I understand by the entirety of your post that you know at least in large part what I am doing in terms of a project. I am still not sure, in the context of the discussion I am bringing here about the European tradition, what you intend this to be a critique of. I'm not saying that I don't think it should be acknowledged by any means. But what you're saying in the above I would consider part of the European tradition in my understanding. Does that make sense? Another way of putting it could be the European inheritance. You might not agree with that term either.

To get to the crux of the issue in the rest of the comment, I don't necessarily disagree with the minutiae of your observations, but I disagree with the basic idea that there was any collection of values, customs, or convictions common to "Europeans" that could collectively be termed the "European Tradition" in a pre-modern context.

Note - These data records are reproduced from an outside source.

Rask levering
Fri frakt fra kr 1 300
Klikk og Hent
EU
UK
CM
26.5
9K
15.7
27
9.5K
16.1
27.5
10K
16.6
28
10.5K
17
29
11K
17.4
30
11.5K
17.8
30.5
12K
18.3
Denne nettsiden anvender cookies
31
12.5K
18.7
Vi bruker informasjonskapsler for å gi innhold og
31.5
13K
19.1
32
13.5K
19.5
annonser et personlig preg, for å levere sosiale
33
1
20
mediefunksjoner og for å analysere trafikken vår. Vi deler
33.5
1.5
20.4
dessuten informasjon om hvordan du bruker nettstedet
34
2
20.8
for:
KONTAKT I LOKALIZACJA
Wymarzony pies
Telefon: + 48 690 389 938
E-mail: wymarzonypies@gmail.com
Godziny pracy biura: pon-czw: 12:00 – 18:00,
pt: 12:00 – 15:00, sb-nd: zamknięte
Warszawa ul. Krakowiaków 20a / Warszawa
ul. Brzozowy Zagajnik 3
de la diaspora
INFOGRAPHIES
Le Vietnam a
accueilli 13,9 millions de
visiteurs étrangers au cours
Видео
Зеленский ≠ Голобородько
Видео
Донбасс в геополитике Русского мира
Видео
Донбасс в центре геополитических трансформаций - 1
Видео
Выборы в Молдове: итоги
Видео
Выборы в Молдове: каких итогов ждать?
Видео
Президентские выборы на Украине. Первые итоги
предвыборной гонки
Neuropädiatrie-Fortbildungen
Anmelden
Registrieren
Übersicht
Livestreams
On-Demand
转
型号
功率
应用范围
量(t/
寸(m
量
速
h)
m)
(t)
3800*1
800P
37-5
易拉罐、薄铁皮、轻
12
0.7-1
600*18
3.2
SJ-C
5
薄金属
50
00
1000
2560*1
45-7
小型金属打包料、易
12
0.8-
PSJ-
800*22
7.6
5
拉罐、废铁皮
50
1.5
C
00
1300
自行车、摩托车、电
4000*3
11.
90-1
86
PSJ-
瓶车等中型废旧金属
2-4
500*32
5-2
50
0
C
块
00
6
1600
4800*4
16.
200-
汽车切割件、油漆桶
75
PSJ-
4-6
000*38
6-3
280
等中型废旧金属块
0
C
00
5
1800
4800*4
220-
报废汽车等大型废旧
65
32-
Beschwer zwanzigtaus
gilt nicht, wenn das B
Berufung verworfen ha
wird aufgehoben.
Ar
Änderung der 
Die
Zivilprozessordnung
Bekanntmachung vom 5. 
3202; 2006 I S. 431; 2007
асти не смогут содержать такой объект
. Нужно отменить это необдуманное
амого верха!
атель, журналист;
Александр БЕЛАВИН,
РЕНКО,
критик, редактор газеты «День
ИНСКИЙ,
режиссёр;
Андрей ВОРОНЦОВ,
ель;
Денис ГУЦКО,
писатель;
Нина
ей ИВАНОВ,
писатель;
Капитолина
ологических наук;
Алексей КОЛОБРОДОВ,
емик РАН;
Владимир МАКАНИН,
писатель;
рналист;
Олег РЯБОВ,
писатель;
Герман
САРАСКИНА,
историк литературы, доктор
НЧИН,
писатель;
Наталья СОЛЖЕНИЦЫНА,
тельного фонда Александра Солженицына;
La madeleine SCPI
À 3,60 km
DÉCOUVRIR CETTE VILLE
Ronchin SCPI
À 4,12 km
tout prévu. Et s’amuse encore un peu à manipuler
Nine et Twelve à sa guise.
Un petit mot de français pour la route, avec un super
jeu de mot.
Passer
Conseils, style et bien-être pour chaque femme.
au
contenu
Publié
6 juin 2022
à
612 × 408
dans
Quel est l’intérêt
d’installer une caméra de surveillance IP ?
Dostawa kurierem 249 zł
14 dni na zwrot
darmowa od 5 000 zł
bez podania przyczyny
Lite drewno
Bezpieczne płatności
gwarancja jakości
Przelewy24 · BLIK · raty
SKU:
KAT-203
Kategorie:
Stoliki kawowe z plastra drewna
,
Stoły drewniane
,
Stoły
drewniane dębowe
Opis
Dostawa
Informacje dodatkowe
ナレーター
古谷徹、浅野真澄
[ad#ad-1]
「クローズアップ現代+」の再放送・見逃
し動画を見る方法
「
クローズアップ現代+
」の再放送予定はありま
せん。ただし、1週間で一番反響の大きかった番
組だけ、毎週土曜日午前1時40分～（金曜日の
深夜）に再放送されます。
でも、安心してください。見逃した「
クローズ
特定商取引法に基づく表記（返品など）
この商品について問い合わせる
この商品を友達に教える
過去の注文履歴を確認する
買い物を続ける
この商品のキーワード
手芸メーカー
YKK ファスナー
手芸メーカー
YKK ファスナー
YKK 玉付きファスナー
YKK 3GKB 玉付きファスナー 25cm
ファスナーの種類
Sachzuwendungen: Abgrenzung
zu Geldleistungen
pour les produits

There were values, customs, and convictions common to Romans, there were values, customs, and convictions common to Muslims, there were values, customs, and convictions common to Latin Christians, and there were values, customs, and convictions common to Germanic Pagans, but there's no justification for lumping any of these under the label of "European tradition" until at least the 15th century, by which time the other traditions had faded and the Latin Christian had grown to dominate the continent. What you've been doing is tracking the Greco-Roman and then the medieval Germano-Latin traditions under the label of the "European Tradition". These are two very distinct -- if connected -- civilizations which coexisted as such for centuries, and neither matched up with the boundaries of Europe nor thought of themselves as European in anything approaching modern terms. There are thus simply no accurate observations that can actually be made about the "European Tradition" in an ancient or medieval context, because such observations will either apply only to a small portion of Europe or extend well beyond it -- anything that applies to Latin Christianity will extend only to that portion of Europe, for example, while anything that applies to Christianity in general will apply everywhere from Armenia to Ethiopia, and the same is true of art, architecture, language, the reception of classical literature, societal norms and structures, etc. Observations can certainly be made about developments within medieval Germano-Latin culture, which by-and-large goes on to form the basis for the more broadly European culture of the Early Modern Period, but it will never be accurate to describe these as developments of the "European Tradition" in a medieval context.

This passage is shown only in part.